I think this is a very narrow perspective to take on it, as you are bypassing an entire element of a game here - hackers keep hackables 'in line' while killer hackers keep hackers 'in line'. Its a similar situation to the Kamau, which I agree was bullshit btw. The Kamau was a super ARO piece. ARO pieces deny areas of the board to most pieces, sweepers specifically keep ARO pieces in line, but many sweepers could not eliminate a Kamau leading to shit gameplay. Jazz is doing the same thing through Morans. She eliminates large swathes of the table to hackers and hackables alike. And the usual deterrance piece - killer hackers - do very little to phase her. She is the Kamau of hacking. And thats only with her current high level of strength.
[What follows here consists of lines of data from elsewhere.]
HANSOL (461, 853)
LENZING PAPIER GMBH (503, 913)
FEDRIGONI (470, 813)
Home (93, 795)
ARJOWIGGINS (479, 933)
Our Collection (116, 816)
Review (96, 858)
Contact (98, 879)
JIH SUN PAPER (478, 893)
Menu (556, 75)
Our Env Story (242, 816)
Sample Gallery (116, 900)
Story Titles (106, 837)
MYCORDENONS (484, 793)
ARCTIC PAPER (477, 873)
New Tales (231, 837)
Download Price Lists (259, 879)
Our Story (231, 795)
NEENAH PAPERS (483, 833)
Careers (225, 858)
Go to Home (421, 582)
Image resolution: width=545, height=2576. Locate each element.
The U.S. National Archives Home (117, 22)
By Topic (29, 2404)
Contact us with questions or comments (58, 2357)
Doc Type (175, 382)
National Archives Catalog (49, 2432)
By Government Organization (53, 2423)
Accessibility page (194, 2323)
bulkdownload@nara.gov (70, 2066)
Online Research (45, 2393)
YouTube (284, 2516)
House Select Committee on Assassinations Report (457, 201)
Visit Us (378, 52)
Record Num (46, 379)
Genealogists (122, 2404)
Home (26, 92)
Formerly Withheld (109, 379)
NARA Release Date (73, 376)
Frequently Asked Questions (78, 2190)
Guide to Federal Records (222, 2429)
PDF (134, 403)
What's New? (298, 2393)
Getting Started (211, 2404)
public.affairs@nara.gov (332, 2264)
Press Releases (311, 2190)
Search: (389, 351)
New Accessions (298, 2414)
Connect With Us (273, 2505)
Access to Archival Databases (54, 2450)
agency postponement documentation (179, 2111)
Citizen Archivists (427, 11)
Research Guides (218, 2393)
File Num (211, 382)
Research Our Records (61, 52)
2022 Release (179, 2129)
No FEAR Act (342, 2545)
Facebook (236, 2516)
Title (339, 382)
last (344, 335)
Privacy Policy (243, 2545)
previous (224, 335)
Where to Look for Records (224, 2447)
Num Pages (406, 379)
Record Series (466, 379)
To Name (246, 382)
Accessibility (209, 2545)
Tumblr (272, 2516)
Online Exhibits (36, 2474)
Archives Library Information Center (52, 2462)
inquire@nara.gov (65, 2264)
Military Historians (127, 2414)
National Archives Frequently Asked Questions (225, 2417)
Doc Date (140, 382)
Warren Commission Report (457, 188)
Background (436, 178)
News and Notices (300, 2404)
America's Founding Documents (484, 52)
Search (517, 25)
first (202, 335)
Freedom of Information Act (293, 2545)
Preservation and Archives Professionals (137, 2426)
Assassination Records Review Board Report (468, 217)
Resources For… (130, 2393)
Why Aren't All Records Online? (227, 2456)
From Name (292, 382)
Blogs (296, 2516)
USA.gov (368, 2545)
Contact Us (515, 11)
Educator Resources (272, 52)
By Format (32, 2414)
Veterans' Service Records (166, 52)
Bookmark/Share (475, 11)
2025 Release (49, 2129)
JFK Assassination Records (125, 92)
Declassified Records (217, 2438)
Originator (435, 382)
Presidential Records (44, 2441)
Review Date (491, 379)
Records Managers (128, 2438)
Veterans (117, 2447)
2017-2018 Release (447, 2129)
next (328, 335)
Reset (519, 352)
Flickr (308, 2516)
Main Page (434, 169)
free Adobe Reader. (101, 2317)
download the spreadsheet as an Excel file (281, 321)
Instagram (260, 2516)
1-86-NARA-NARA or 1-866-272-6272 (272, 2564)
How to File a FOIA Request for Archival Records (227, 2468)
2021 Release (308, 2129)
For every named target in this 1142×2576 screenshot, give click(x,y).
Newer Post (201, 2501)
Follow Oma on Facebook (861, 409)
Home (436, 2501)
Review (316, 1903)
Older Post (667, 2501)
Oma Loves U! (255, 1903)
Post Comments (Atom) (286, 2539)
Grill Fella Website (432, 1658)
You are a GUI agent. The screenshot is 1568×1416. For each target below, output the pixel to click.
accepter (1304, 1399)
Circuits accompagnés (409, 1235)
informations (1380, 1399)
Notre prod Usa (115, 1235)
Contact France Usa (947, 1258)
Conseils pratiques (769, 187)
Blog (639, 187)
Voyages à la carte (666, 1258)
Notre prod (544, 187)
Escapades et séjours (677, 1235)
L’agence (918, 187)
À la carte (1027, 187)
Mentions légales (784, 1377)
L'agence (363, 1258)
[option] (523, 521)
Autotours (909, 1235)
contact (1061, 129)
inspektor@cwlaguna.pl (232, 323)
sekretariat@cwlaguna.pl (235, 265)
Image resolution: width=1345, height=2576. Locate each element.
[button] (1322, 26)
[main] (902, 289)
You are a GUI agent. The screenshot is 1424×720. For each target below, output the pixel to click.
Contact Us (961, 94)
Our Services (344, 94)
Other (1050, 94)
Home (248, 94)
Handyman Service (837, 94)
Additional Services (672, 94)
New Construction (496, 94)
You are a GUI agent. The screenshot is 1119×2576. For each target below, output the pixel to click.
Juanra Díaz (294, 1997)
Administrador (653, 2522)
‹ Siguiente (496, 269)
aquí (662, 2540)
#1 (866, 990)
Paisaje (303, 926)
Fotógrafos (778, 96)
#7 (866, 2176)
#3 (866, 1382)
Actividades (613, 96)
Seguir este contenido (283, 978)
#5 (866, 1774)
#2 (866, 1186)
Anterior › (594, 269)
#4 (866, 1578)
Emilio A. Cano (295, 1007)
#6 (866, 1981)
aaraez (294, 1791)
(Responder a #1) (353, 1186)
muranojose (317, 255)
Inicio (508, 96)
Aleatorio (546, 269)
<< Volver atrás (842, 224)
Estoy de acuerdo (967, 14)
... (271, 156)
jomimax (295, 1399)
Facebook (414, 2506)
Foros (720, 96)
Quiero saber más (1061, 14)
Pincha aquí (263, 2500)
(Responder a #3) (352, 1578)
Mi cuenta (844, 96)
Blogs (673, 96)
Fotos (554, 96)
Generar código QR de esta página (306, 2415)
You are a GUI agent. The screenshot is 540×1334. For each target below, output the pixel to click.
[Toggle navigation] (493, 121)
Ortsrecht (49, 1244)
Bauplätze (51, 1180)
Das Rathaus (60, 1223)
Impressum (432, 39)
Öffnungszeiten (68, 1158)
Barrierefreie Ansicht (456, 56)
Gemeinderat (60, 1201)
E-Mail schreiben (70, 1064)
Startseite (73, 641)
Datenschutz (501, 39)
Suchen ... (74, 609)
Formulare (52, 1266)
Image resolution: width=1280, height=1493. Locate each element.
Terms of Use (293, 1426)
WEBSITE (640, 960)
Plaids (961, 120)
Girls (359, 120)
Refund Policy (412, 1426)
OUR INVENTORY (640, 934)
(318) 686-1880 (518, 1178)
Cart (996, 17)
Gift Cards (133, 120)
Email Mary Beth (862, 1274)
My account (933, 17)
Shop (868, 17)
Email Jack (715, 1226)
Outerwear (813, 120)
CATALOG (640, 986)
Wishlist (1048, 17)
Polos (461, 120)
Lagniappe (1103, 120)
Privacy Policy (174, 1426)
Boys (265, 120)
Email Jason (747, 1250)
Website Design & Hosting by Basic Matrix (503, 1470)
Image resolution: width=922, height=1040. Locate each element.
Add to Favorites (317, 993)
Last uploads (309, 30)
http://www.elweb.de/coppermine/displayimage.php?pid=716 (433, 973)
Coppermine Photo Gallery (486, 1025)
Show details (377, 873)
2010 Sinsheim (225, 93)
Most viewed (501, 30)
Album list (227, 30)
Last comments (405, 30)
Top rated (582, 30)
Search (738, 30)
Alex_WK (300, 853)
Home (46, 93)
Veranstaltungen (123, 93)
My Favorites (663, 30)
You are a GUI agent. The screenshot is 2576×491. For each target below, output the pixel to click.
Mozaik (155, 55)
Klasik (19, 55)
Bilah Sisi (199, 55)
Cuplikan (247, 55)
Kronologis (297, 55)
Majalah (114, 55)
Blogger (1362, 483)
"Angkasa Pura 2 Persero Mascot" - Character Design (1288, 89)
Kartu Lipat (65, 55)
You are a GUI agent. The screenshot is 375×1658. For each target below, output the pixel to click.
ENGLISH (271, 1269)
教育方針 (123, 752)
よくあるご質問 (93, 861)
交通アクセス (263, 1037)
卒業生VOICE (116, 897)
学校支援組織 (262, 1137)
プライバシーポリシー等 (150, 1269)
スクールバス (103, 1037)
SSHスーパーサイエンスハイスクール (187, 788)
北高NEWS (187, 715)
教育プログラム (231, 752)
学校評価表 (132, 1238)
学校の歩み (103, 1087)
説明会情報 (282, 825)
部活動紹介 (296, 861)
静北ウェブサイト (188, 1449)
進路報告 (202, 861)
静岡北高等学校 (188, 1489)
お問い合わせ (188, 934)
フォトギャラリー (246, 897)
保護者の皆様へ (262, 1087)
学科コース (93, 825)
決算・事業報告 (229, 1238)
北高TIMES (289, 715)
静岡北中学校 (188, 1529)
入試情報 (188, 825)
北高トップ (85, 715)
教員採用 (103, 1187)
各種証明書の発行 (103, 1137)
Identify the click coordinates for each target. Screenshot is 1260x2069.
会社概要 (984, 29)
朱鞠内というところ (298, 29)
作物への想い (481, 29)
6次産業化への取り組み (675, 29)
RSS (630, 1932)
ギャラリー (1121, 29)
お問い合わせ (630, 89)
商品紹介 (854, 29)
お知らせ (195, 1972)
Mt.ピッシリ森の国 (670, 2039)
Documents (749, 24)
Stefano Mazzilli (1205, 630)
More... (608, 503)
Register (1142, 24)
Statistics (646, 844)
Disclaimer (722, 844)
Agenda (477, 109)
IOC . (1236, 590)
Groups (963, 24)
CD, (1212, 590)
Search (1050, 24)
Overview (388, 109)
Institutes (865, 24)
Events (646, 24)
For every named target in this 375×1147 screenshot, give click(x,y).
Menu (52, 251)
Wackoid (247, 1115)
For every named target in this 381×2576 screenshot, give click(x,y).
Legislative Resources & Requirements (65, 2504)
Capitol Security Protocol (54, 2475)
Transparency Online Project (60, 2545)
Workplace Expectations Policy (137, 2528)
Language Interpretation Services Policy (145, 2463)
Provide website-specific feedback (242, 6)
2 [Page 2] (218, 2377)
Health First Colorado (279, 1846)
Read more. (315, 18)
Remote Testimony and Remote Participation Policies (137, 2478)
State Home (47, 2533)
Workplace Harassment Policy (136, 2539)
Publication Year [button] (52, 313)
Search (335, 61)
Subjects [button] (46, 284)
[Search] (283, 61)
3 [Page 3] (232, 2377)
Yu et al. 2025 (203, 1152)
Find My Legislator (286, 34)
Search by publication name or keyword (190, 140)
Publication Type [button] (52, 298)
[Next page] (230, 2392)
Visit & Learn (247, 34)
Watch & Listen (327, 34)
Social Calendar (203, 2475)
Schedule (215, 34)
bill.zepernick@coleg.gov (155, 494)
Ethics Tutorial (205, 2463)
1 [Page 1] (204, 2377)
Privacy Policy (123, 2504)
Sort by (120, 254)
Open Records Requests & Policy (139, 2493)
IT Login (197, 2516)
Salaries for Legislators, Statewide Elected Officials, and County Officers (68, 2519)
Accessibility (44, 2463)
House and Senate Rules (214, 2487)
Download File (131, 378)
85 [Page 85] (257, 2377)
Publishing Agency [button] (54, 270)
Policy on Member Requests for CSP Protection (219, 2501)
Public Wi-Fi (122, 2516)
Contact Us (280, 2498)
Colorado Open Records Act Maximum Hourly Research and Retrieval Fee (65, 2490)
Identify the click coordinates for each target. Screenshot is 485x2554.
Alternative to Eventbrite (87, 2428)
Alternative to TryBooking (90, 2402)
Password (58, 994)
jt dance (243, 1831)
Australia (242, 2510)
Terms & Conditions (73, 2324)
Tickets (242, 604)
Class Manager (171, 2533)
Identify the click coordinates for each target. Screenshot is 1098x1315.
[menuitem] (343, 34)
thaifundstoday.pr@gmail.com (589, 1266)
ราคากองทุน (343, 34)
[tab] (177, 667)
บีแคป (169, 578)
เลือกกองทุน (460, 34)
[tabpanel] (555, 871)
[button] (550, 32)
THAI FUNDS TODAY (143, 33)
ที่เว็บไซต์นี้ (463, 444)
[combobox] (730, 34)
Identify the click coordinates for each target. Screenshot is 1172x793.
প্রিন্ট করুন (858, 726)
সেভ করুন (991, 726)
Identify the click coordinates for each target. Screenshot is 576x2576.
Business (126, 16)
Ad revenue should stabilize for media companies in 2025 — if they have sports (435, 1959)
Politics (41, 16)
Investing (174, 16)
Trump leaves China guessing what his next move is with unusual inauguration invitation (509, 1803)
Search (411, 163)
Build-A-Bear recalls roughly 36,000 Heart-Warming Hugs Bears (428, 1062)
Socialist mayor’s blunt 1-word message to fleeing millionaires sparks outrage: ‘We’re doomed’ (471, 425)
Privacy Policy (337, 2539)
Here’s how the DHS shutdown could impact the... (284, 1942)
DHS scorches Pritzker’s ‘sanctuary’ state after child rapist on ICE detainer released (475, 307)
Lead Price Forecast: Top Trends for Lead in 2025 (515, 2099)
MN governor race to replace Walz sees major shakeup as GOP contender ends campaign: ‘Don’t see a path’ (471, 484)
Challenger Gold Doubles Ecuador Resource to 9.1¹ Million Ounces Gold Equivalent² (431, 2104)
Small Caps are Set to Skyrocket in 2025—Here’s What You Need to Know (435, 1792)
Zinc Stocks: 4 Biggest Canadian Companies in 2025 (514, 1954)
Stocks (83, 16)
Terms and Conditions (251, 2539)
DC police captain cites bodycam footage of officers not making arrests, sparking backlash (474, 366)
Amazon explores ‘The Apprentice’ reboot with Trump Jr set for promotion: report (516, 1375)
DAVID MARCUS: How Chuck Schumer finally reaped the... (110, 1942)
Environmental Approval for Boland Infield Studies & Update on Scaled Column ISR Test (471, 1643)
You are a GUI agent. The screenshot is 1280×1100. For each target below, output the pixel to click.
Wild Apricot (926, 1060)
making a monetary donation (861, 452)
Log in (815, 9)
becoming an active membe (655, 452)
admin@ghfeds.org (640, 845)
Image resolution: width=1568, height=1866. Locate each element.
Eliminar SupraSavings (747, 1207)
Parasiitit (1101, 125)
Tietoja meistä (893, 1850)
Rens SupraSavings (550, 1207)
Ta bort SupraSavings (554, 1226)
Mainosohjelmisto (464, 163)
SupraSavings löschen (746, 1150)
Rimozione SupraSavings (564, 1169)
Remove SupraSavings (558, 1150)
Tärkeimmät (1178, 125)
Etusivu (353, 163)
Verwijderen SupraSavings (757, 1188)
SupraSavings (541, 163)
If we use your argument above, where her strength is irrelevant because you are not supposed to fight her with hacking, she would be able to impose her immortality on the entire table and eliminate huge categories of units while the only counterplay would be to somehow bypass this (not with a hackable unit btw) and assassinate her deep in the deployment zone surrounded by linked guards. You'd narrow the range of strategies down to how well or poorly you and your list can perform this assassination, or if you take an entirely hacker immune force. Thats not good or interesting gameplay. I don't fully disagree here. But the question is, how strong do we want an I attack you through walls while you do nothing ability to actually be? Tohaa's pheroware is notoriously shit gameplay and upping offensive hacking risks heading into that design space too.